J.B. MacKinnon’s new book, The Once and Future World: Finding Wilderness in the Nature We’ve Made, began with his realization that the short-grass prairie he grew up on was not the pristine wilderness he remembered it to be. The prairie he walked on was actually the top layer of a long history of transformation, from woolly mammoth to bison to Texas longhorn, part of the “ten-percent world” we have come to inhabit. We have lost the land’s history, he writes, “out of greed, yes, but also out of a great forgetting.”
J.B. has long been against forgetting. His first book, Dead Man in Paradise, about the murder of his uncle, a missionary in the Dominican Republic, was a classic nonfiction mystery. It was also about the paradox many of us inhabit: we seek justice in the world, but we also long to forgive and forget. J.B. inclines towards the former.
He is best known for The 100-Mile Diet, which he co-wrote with his partner, Alisa Smith, in 2007, and which was primarily responsible for kick-starting the local-foods movement. In that book, using their home in Vancouver as the centre-point, he and Alisa alerted us to the waste, both of energy and nutrients, inherent in the long-distance transportation of food.
In the 2008 L.A. Times bestseller, I Live Here, of which he was one of four authors, he drew the world’s attention to the plight of displaced people everywhere – people who are all-too-often forgotten in the globalization of commerce and culture.
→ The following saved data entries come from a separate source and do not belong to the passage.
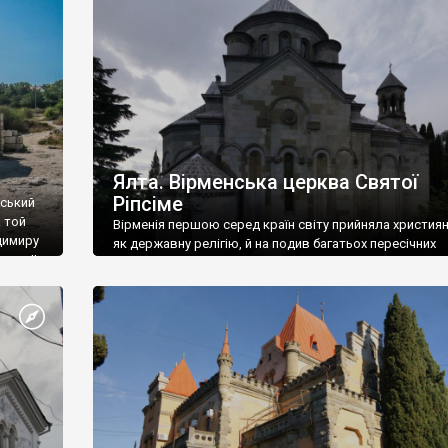
ефактів
називаються «повстяками» (postaki)…” “Вино. Крим
єкту
виробляє відмінне вино і його вдосталь: воно все ду
го».
легке біле і дуже […]
ти та
Ялта. Вірменська церква Святої
Ріпсіме
вський
 той
Вірменія першою серед країн світу прийняла христия
димиру
як державну релігію, й на подив багатьох пересічних
илю ІІ,
українців, які усіх кавказців вважають мусульманами,
 в
вірмени є відданими вірянами Христа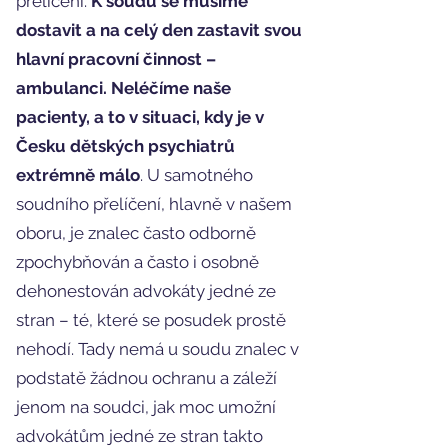
přelíčení.
K soudu se musíme
dostavit a na celý den zastavit svou
hlavní pracovní činnost –
ambulanci. Neléčíme naše
pacienty, a to v situaci, kdy je v
Česku dětských psychiatrů
extrémně málo
. U samotného
soudního přelíčení, hlavně v našem
oboru, je znalec často odborně
zpochybňován a často i osobně
dehonestován advokáty jedné ze
stran – té, které se posudek prostě
nehodí. Tady nemá u soudu znalec v
podstatě žádnou ochranu a záleží
jenom na soudci, jak moc umožní
advokátům jedné ze stran takto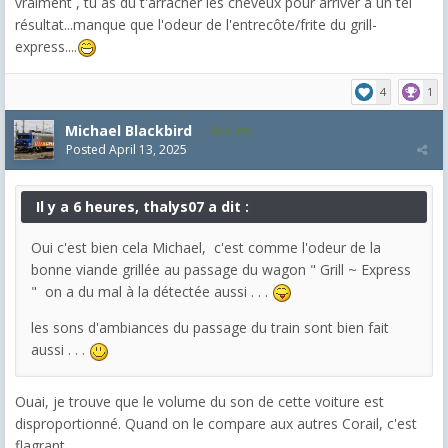
vraiment , tu as dû t'arracher les cheveux pour arriver à un tel
résultat...manque que l'odeur de l'entrecôte/frite du grill-
express....
4
1
Michael Blackbird
5,718
Posted
April 13, 2025
Il y a 6 heures, thalys07 a dit :
Oui c'est bien cela Michael, c'est comme l'odeur de la
bonne viande grillée au passage du wagon " Grill ~ Express
" on a du mal à la détectée aussi . . .
les sons d'ambiances du passage du train sont bien fait
aussi . . .
Ouai, je trouve que le volume du son de cette voiture est
disproportionné. Quand on le compare aux autres Corail, c'est
flagrant.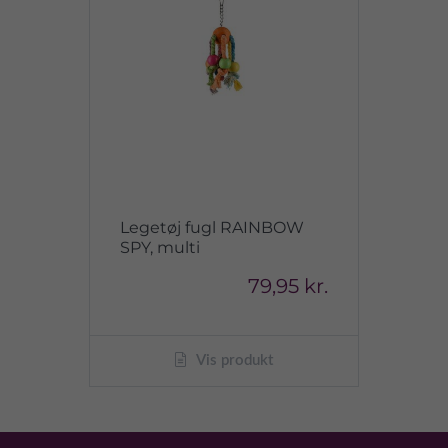
Legetøj fugl RAINBOW
SPY, multi
79,95 kr.
Vis produkt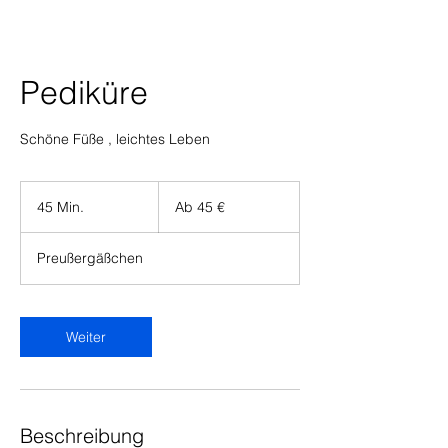
Pediküre
Schöne Füße , leichtes Leben
Ab
45
45 Min.
4
Ab 45 €
Euro
5
M
Preußergäßchen
i
n
.
Weiter
Beschreibung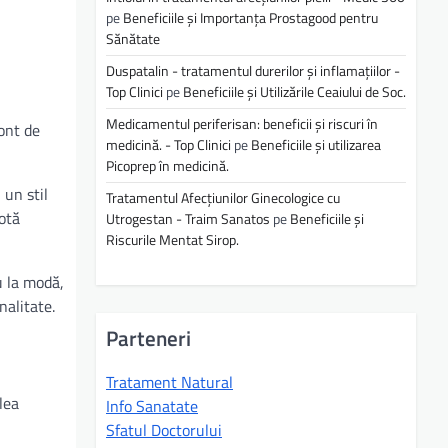
pe
Beneficiile și Importanța Prostagood pentru
Sănătate
Duspatalin - tratamentul durerilor și inflamațiilor -
Top Clinici
pe
Beneficiile și Utilizările Ceaiului de Soc.
Medicamentul periferisan: beneficii și riscuri în
ont de
medicină. - Top Clinici
pe
Beneficiile și utilizarea
Picoprep în medicină.
 un stil
Tratamentul Afecțiunilor Ginecologice cu
notă
Utrogestan - Traim Sanatos
pe
Beneficiile și
Riscurile Mentat Sirop.
u la modă,
nalitate.
Parteneri
Tratament Natural
lea
Info Sanatate
Sfatul Doctorului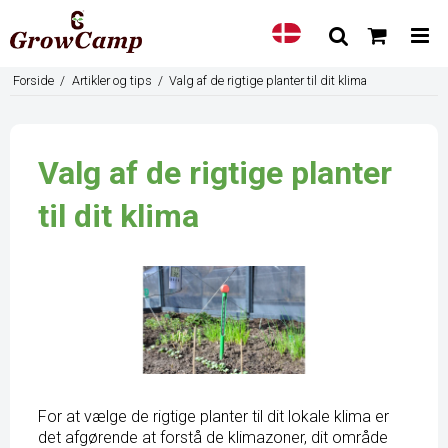
Forside
/
Artikler og tips
/
Valg af de rigtige planter til dit klima
Valg af de rigtige planter
til dit klima
For at vælge de rigtige planter til dit lokale klima er
det afgørende at forstå de klimazoner, dit område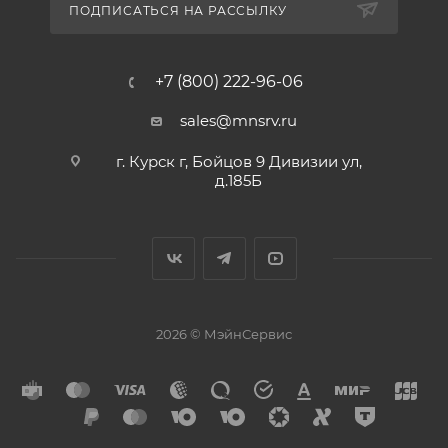
ПОДПИСАТЬСЯ НА РАССЫЛКУ
+7 (800) 222-96-06
sales@mnsrv.ru
г. Курск г, Бойцов 9 Дивизии ул,
д.185Б
2026 © МэйнСервис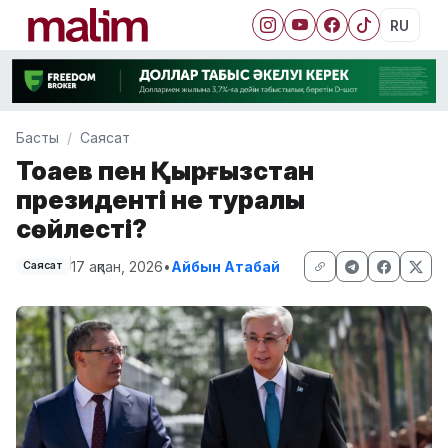
RU
Басты
Саясат
Тоқаев пен Қырғызстан
президенті не туралы
сөйлесті?
17 ақпан, 2026
•
Айбын Атабай
Саясат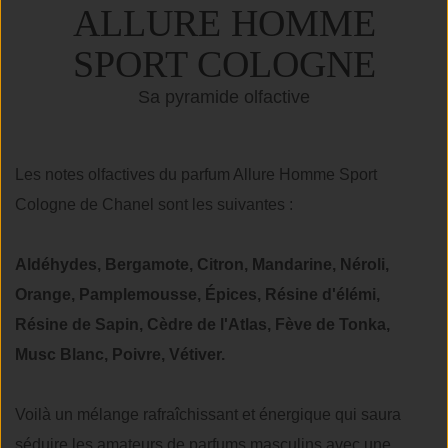
ALLURE HOMME
SPORT COLOGNE
Sa pyramide olfactive
Les notes olfactives du parfum Allure Homme Sport
Cologne de Chanel sont les suivantes :
Aldéhydes, Bergamote, Citron, Mandarine, Néroli,
Orange, Pamplemousse, Épices, Résine d'élémi,
Résine de Sapin, Cèdre de l'Atlas, Fève de Tonka,
Musc Blanc, Poivre, Vétiver.
Voilà un mélange rafraîchissant et énergique qui saura
séduire les amateurs de parfums masculins avec une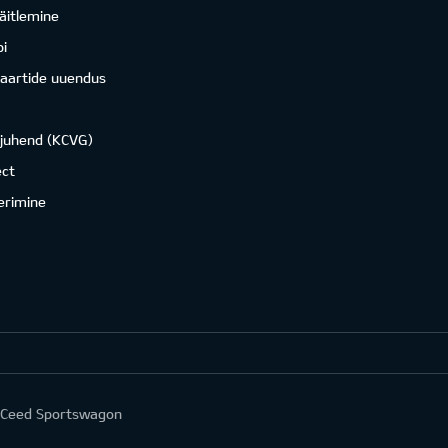
äitlemine
i
kaartide uuendus
ojuhend (KCVG)
ct
erimine
a Ceed Sportswagon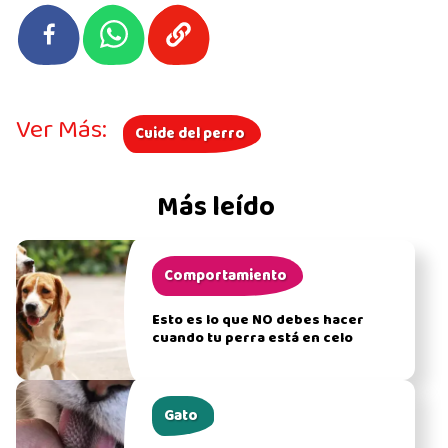
Ver Más:
Cuide del perro
Más leído
Comportamiento
Esto es lo que NO debes hacer
cuando tu perra está en celo
Gato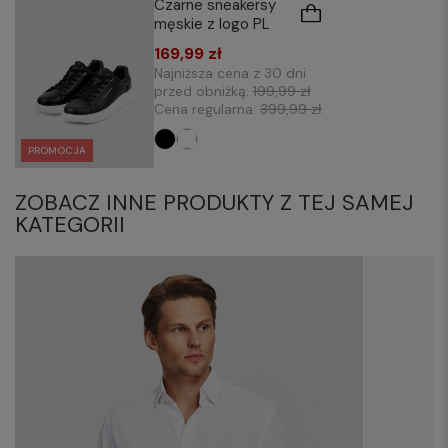
Czarne sneakersy
męskie z logo PL
169,99 zł
Najniższa cena z 30 dni
przed obniżką:
199,99 zł
Cena regularna:
399,99 zł
PROMOCJA
ZOBACZ INNE PRODUKTY Z TEJ SAMEJ
KATEGORII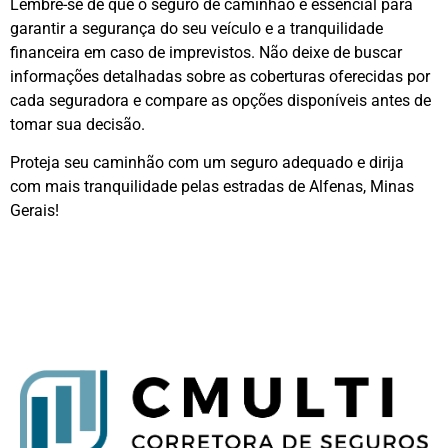
Lembre-se de que o seguro de caminhão é essencial para
garantir a segurança do seu veículo e a tranquilidade
financeira em caso de imprevistos. Não deixe de buscar
informações detalhadas sobre as coberturas oferecidas por
cada seguradora e compare as opções disponíveis antes de
tomar sua decisão.
Proteja seu caminhão com um seguro adequado e dirija
com mais tranquilidade pelas estradas de Alfenas, Minas
Gerais!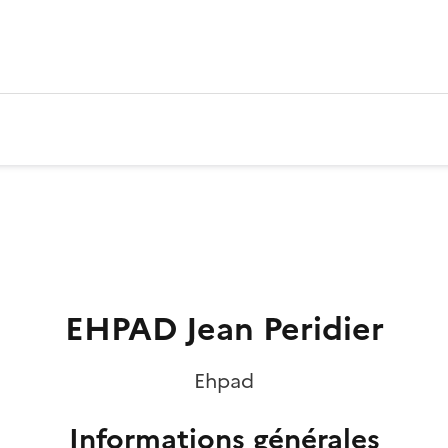
EHPAD Jean Peridier
Ehpad
Informations générales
J.B. is a former editor of Adbusters, the magazine that prompted the Occupy movement, and a senior editor of Explore. He’s won dozens of National Magazine Awards as well as the Charles Taylor Award for Nonfiction. In all his work, he reminds us that nature is not a place to dump our waste, but a storehouse of miracles. Despite all our efforts, he writes, “it remains a beautiful world, and it is its beauty, not its emptiness, that should inspire us to seek more nature in our lives.”